そのため、住宅の入居者様だけではなく、店舗を営む事業者さんに対しても支援が厚くなるのは間違いありません。

この辺りも調べ、まずは「行政の支援策を活用してみてください」と借主サイドにアドバイスをするのが賢い選択です。

また、家賃収入が減った大家さん側にも、税金の支払い猶予の措置などが予定されているので、こちらも検討しましょう。

減免するならしっかりプランを決めてから

最後に、どうしても借主サイドからの家賃の減免を検討しなければいけない時には、コロナ禍の収束後に、①どのような再建プランで家賃の減額分を戻してくれるのか②延納分はいつ返してくれるのか③延滞金の考え方はどうなるのか④この機会に変動賃料に切り替えるのかなど、しっかりしたプランを決めておくようにします。

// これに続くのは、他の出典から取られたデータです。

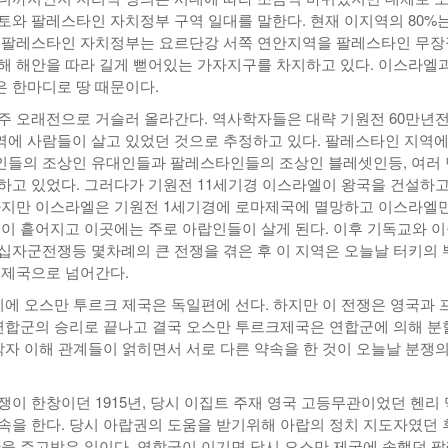
토와 팔레스타인 자치정부 구역 일대를 말한다. 현재 이지역의 80%는
 팔레스타인 자치정부는 요르단강 서쪽 연안지역을 팔레스타인 무장
해 해안을 따라 길게 뻗어있는 가자지구를 차지하고 있다. 이스라엘과
 한마디로 땅 때문이다.
주 오래전으로 거슬러 올라간다. 역사학자들은 대략 기원전 60만년
에 사람들이 살고 있었던 것으로 추정하고 있다. 팔레스타인 지역
들의 조상인 유대인들과 팔레스타인들의 조상인 블레셋인등, 여러 
하고 있었다. 그러다가 기원전 11세기경 이스라엘이 왕국을 건설하고
하지만 이스라엘은 기원전 1세기경에 로마제국에 멸망하고 이스라엘
뿔이 흩어지고 이곳에는 주로 아랍인들이 살게 된다. 이후 기독교와 
십자군전쟁등 몇차례의 큰 전쟁을 겪은 후 이 지역은 오늘날 터키의 
 제국으로 넘어간다.
시에 오스만 투르크 제국은 독일편에 선다. 하지만 이 전쟁은 영국과 
 연합군의 승리로 끝나고 결국 오스만 투르크제국은 연합군에 의해 분
 각자 이해 관계들이 얽히면서 서로 다른 약속을 한 것이 오늘날 분쟁의
.
쟁이 한창이던 1915년, 당시 이집트 주재 영국 고등무관이었던 헨리
속을 한다. 당시 아랍권의 도움을 받기위해 아랍의 정치 지도자였던 
한을 주고받은 일이다. 연합군이 이기면 당시 오스만 제국에 속했던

そして、必ず口頭ではなく文書で内容(支払い猶予期間・支払い返済の予定月・月々の返済金額など)を明記し、先方から承諾のサインをもらうようにしましょう。

仮に、減免期間が過ぎても支払いが困難な場合は退去することにも同意して頂く必要があります。

もしも裁判になると、最悪の場合は大家さんが1年分くらいの費用負担を被ってしまう可能性があるからです。